■ Work instruction: Reproduce the records below in full and without edits, omitting images.

■ Material for the task:

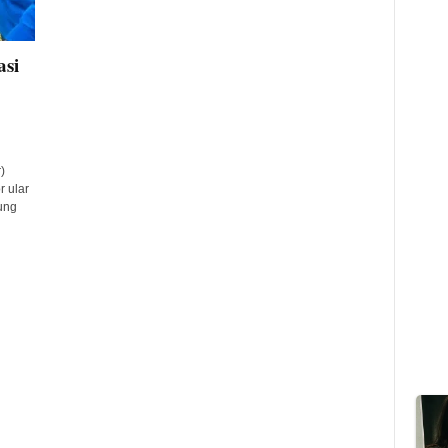
si
)
 ular
ung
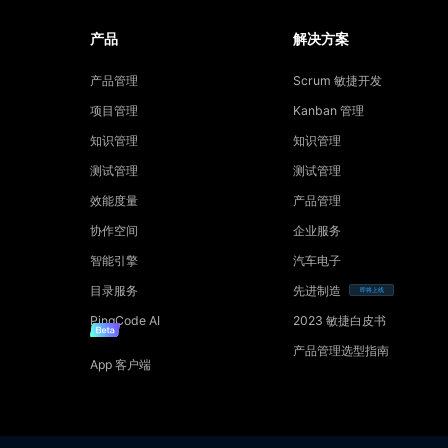
产品
解决方案
产品管理
Scrum 敏捷开发
项目管理
Kanban 管理
知识管理
知识管理
测试管理
测试管理
效能度量
产品管理
协作空间
企业服务
智能引擎
汽车电子
目录服务
先进制造
即将上线
PingCode AI
2023 敏捷白皮书
产品管理选型指南
App 客户端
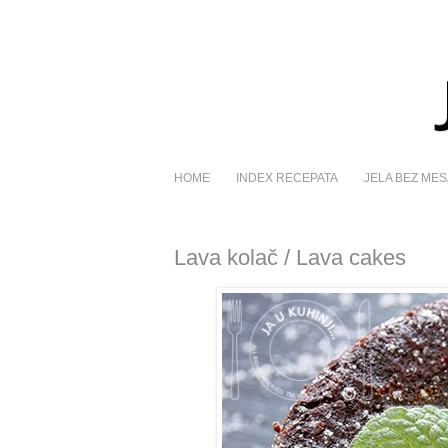
HOME
INDEX RECEPATA
JELA BEZ MES
Lava kolač / Lava cakes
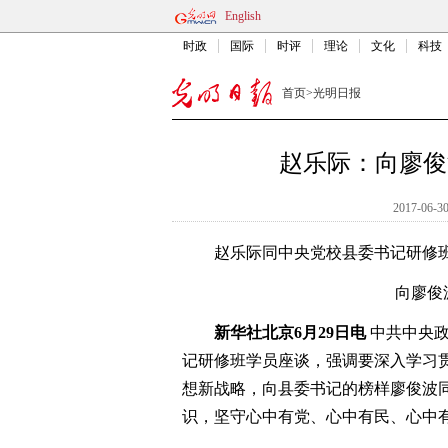
English
时政
国际
时评
理论
文化
科技
首页
>
光明日报
赵乐际：向廖俊
2017-06-30
赵乐际同中央党校县委书记研修班
向廖俊
新华社北京6月29日电
中共中央政
记研修班学员座谈，强调要深入学习
想新战略，向县委书记的榜样廖俊波
识，坚守心中有党、心中有民、心中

■ Task output:
si
)
 ular
ung
产品
解决方案
产品管理
Scrum 敏捷开发
项目管理
Kanban 管理
知识管理
知识管理
测试管理
测试管理
效能度量
产品管理
协作空间
企业服务
智能引擎
汽车电子
目录服务
先进制造
即将上线
PingCode AI
2023 敏捷白皮书
产品管理选型指南
App 客户端
HOME
INDEX RECEPATA
JELA BEZ MES
Lava kolač / Lava cakes
English
时政
国际
时评
理论
文化
科技
首页
>
光明日报
赵乐际：向廖俊
2017-06-30
赵乐际同中央党校县委书记研修班
向廖俊
新华社北京6月29日电
中共中央政
记研修班学员座谈，强调要深入学习
想新战略，向县委书记的榜样廖俊波
识，坚守心中有党、心中有民、心中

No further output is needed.